The POD 27 functionality interworks with the Host 8, and the two sets of functions together embody a typical STB 7. The POD-to-Host interface 21 is defined by an industry standard published by the Society of Cable Telecommunications Engineers in a document referenced as SCTE 28 2003 (formerly DVS 295). A standard POD-to-Host interface facilitates different host manufacturers developing host units. Heretofore, the STB has been referred to in a broad sense, but it is necessary to reference the host functionality distinct from the POD functionality.

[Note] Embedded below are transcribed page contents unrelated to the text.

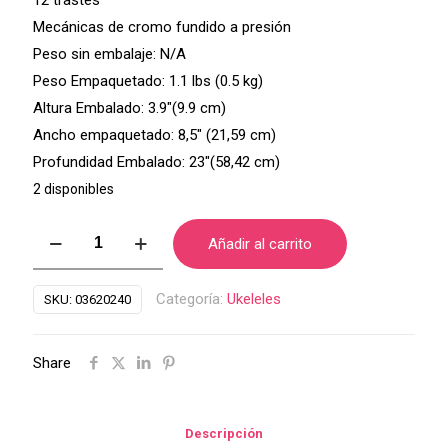
12 trastes
Mecánicas de cromo fundido a presión
Peso sin embalaje: N/A
Peso Empaquetado: 1.1 lbs (0.5 kg)
Altura Embalado: 3.9″(9.9 cm)
Ancho empaquetado: 8,5″ (21,59 cm)
Profundidad Embalado: 23″(58,42 cm)
2 disponibles
UKELELE
Añadir al carrito
PEAVEY
SOPRANO
Categoría:
Ukeleles
SKU:
03620240
REF
STUDENT
Share
cantidad
Descripción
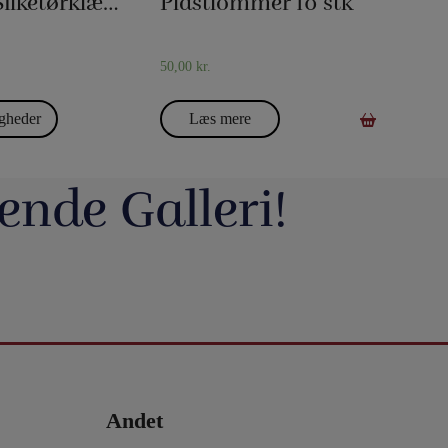
20 x 20 Silketørklæder
Plastlommer 10 stk
50,00
kr.
gheder
Læs mere
ende Galleri!
avde vi en meget hyggelig
Du kan blive tryllekunstner - Lær at trylle:
ag. Og et særdeles godt og
Du har sikkert set en tryllekunstner optræde
seminar ved Henning Nielsen,
på en skærm eller ude i virkeligheden, og nu
ste ting i web shoppen er Fall
Vil du lave vand til vin, så tag et kig på dette
ak til jer, der kom og var med.
har du fået lyst til at lære et par tricks, så du
2.0 - se
imponerende trick: Infinity Wine:
kan imponere dine venner og din familie.
16
0
rotmagic.dk/da/home/1752-fall-
https://pjerrotmagic.dk/da/home/1705-
chek-and-philip-ryan.html
infinity-wine-peter-kamp.html
I dette hæfte kan du først læse om de 10
rylleri #pjerrotmagic
9
2
tryllebud. Og så er der 12 tricks, som du kan
12
1
lave med ting, du allerede har: spillekort,
lommeregner på telefonen, mønter, kuglepen,
Andet
papir mm. Nogle er meget lette og andre er
lidt sværere. Når du har øvet dig godt, kan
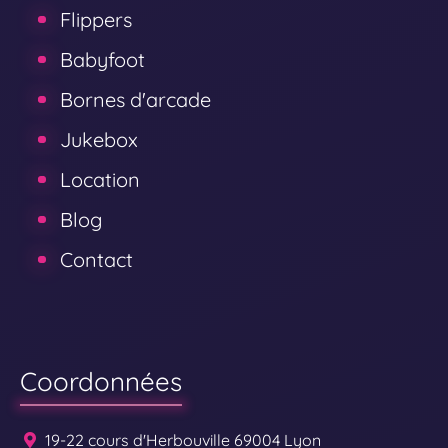
Flippers
Babyfoot
Bornes d'arcade
Jukebox
Location
Blog
Contact
Coordonnées
19-22 cours d'Herbouville 69004 Lyon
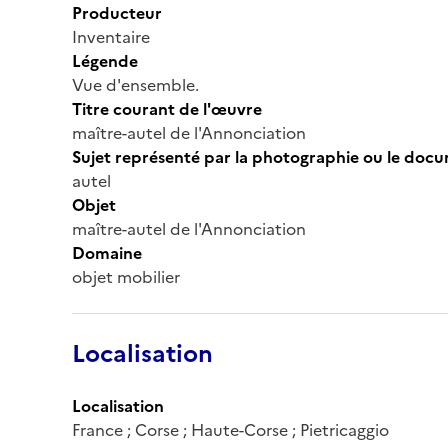
Producteur
Inventaire
Légende
Vue d'ensemble.
Titre courant de l'œuvre
maître-autel de l'Annonciation
Sujet représenté par la photographie ou le doc
autel
Objet
maître-autel de l'Annonciation
Domaine
objet mobilier
Localisation
Localisation
France ; Corse ; Haute-Corse ; Pietricaggio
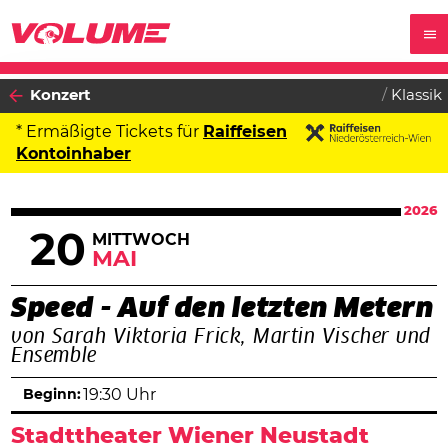
Konzert
Klassik
* Ermäßigte Tickets für
Raiffeisen
Kontoinhaber
2026
20
MITTWOCH
MAI
Speed - Auf den letzten Metern
von Sarah Viktoria Frick, Martin Vischer und
Ensemble
Beginn:
19:30 Uhr
Stadttheater Wiener Neustadt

The POD module contains security (encryption) related algorithms and decryption keys. Its distribution is carefully controlled by the manufacturer and cable system operator. These security techniques are called ‘conditional access’ schemes and are designed to deter theft of cable services as well as use of unauthorized STB units. Thus, the POD functionality is generically referred to as a ‘conditional access module’ herein. Other common industry terms for the POD include “CableCARD™” or “removable security module.” The host is typically considered the remaining functionality in the STB including the CPU, but excluding the conditional access module. Other possible implementations integrate the host functionality into a consumer electronics device (e.g., digital television) and use a removable conditional access module. A removable conditional access module is typically inserted into a slot on the consumer electronics device or STB.
FIG. 3 illustrates the prior art of a STB capable of two-way communication and is largely distinguished from the one-way STB in that the two-way STB incorporates a transmitter 28 for sending information back to the headend. In both FIGS. 2 and 3, the STB comprises a host 7 and a conditional access module 27. In both figures, the messages may be filtered by the conditional access module. The conditional access module determines whether the message is passed to the host CPU 26 or processed by the conditional access module. This is true regardless of whether the messages are sent inband (involving the tuner 20 or the demodulator 22) or whether the messages are sent out-of-band (involving receiver 23). Consequently, the provision of new or enhanced services may involve passing new messages in the existing architecture between the cable headend and the host. This may require reprogramming or replacing conditional access modules and requires the coordination and cooperation of the conditional access module manufacturer, host manufacturer, as well as the headend equipment provider, to recognize and process the new messages. In all cases, the authorization and command messages emanate from the cable headend are directed to a specific conditional access module, which then processes or forwards the message over the POD-host interface.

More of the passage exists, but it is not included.